What to produce:
Word for word, repeat all the entries below, but without the pictures.

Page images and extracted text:

____________________

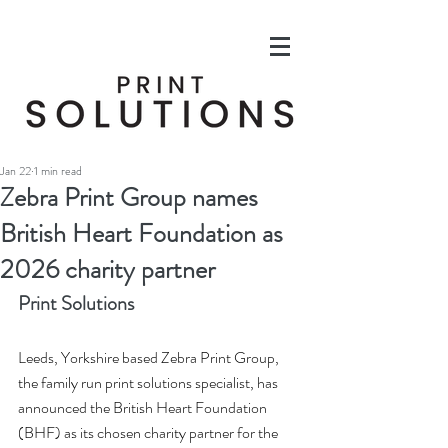
Jan 22
1 min read
Zebra Print Group names
British Heart Foundation as
2026 charity partner
Print Solutions
Leeds, Yorkshire based Zebra Print Group, 
the family run print solutions specialist, has 
announced the British Heart Foundation 
(BHF) as its chosen charity partner for the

____________________

Output of the task:
Jan 22
1 min read
Zebra Print Group names
British Heart Foundation as
2026 charity partner
Print Solutions
Leeds, Yorkshire based Zebra Print Group, 
the family run print solutions specialist, has 
announced the British Heart Foundation 
(BHF) as its chosen charity partner for the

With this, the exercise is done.